• Task: Repeat every line from the line containing "The original agreement, announced" to the end of the data, exactly. Leave the pictures out.

(Records for this task Opens)

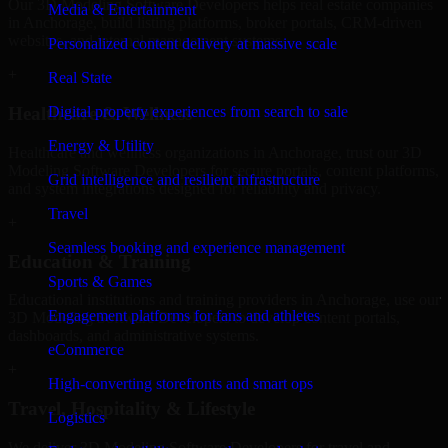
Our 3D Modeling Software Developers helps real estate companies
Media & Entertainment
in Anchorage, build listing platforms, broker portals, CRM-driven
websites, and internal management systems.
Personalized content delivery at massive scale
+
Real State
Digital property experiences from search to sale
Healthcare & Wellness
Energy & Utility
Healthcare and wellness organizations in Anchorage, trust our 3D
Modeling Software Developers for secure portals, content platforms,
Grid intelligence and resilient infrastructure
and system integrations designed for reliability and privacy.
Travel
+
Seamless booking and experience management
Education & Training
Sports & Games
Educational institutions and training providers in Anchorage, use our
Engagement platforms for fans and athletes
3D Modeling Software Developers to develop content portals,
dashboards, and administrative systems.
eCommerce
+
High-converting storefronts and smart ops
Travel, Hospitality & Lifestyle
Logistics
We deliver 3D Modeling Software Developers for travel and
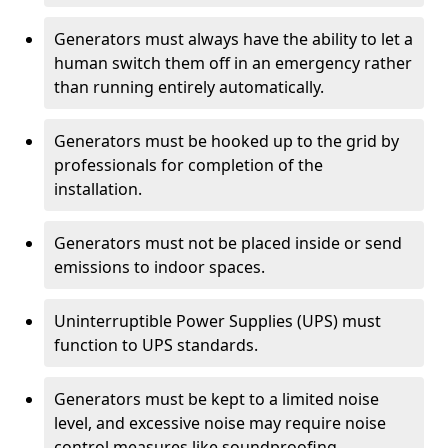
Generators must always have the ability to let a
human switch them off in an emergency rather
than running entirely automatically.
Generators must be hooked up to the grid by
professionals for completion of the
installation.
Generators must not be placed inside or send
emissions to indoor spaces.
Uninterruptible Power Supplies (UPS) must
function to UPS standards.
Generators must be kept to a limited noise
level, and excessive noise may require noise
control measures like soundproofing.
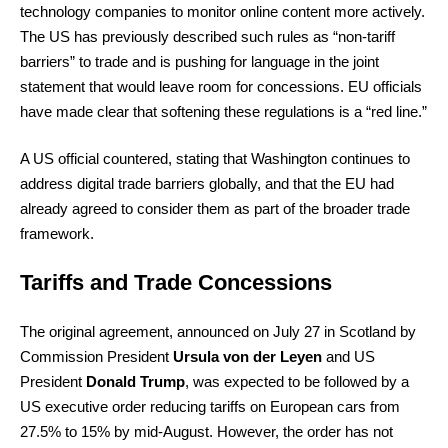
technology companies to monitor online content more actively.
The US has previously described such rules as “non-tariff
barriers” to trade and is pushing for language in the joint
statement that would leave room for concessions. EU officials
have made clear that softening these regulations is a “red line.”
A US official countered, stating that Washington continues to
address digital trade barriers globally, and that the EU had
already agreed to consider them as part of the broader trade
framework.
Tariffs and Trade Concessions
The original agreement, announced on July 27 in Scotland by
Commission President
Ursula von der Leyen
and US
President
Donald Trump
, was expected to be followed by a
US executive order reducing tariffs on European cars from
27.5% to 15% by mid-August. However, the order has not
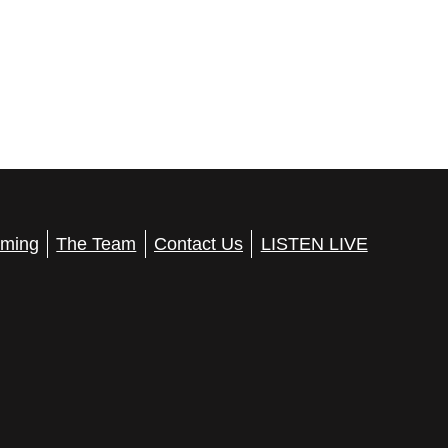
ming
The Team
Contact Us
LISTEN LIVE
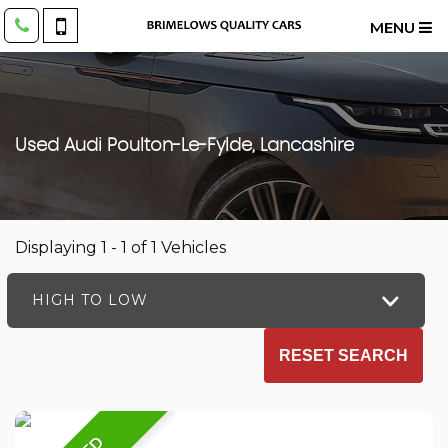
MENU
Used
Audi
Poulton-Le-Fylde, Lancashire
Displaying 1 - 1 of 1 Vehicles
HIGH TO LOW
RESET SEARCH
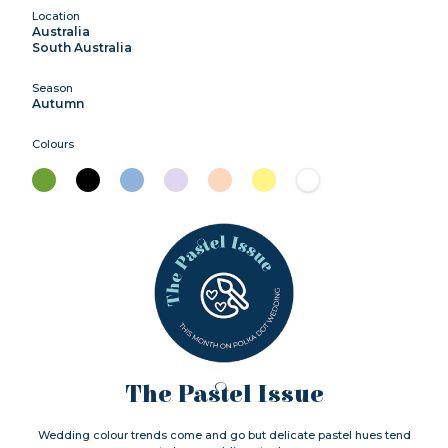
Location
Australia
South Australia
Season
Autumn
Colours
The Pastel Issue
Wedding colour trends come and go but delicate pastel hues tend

(Records for this task Closes)

• Your solution:
The original agreement, announced on July 27 in Scotland by
Commission President
Ursula von der Leyen
and US
President
Donald Trump
, was expected to be followed by a
US executive order reducing tariffs on European cars from
27.5% to 15% by mid-August. However, the order has not
ming
The Team
Contact Us
LISTEN LIVE
MENU
Used
Audi
Poulton-Le-Fylde, Lancashire
Displaying 1 - 1 of 1 Vehicles
HIGH TO LOW
RESET SEARCH
Location
Australia
South Australia
Season
Autumn
Colours
The Pastel Issue
Wedding colour trends come and go but delicate pastel hues tend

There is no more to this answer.